Efficiency and effectiveness are closely linked to innovation and Health Population Management. Information technologies are facilitating the integration of all areas of activity in organizations and companies. 

Today it is technically feasible to functionally integrate knowledge and experience. 

Business and clinical management has software tools to manage knowledge and activity, helping decision-makers to improve outcomes and allow for predictive analysis of future scenarios. 

Thus, Health outcomes can be measured and displayed, representing individuals and populations and shaping a virtual representation of Health Population including the stratification of risks in several subgroups.

This integrated experience (PHM) is being built up in different countries. It comes from realities that, conceptually speaking, appear to be disparate or antagonistic. 
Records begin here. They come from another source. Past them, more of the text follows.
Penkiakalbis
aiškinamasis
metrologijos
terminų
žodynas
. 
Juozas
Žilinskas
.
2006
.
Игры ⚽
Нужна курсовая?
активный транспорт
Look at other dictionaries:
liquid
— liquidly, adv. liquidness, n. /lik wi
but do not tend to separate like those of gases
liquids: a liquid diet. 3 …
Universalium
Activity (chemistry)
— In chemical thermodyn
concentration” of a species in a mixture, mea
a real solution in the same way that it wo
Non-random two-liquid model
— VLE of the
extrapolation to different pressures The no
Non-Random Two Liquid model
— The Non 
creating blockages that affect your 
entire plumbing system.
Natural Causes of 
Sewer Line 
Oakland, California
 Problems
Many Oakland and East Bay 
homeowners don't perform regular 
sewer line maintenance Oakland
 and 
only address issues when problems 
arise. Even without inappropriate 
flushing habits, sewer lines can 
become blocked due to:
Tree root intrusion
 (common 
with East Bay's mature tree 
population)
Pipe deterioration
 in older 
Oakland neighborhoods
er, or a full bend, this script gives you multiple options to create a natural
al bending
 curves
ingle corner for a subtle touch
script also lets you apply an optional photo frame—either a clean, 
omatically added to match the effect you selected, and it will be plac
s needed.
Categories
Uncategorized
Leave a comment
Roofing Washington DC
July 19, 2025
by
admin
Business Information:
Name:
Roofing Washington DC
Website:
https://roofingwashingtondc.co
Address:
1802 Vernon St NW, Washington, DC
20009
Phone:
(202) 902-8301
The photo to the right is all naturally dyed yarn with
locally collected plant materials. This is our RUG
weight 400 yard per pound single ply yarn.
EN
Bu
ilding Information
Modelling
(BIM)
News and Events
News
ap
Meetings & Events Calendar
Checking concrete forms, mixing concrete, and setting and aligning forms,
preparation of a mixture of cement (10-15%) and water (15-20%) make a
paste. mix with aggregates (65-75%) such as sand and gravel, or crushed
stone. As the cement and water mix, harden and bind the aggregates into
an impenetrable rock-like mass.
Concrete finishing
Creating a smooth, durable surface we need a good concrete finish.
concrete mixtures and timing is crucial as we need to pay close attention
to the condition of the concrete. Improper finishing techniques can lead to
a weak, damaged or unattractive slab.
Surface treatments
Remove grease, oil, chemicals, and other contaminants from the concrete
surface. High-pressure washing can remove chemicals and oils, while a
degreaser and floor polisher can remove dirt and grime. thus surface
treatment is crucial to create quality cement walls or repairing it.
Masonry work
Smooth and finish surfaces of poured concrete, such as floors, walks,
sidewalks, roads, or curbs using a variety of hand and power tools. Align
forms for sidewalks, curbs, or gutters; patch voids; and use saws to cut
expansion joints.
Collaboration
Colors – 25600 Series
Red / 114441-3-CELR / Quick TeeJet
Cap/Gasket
Public-private collaboration must gain traction to improve the design of health systems and the health of populations. PHM adds value to the Public Health Authorities emphasizing their perspective as health insurers. 

Population Health Measurement contributes to the development of financial risk management. This allows for a step up from budget-based payment services to a risk-adjusted capitation model. (Health-Based Capitation Risk Adjustment). Providers will adapt their strategies prioritising prevention, not only health medicine. 

Effective PHM will require new partnerships between providers and payers, integrated data support, redesigned IT structures a focus on the non traditional healthcare workforce and new care management models.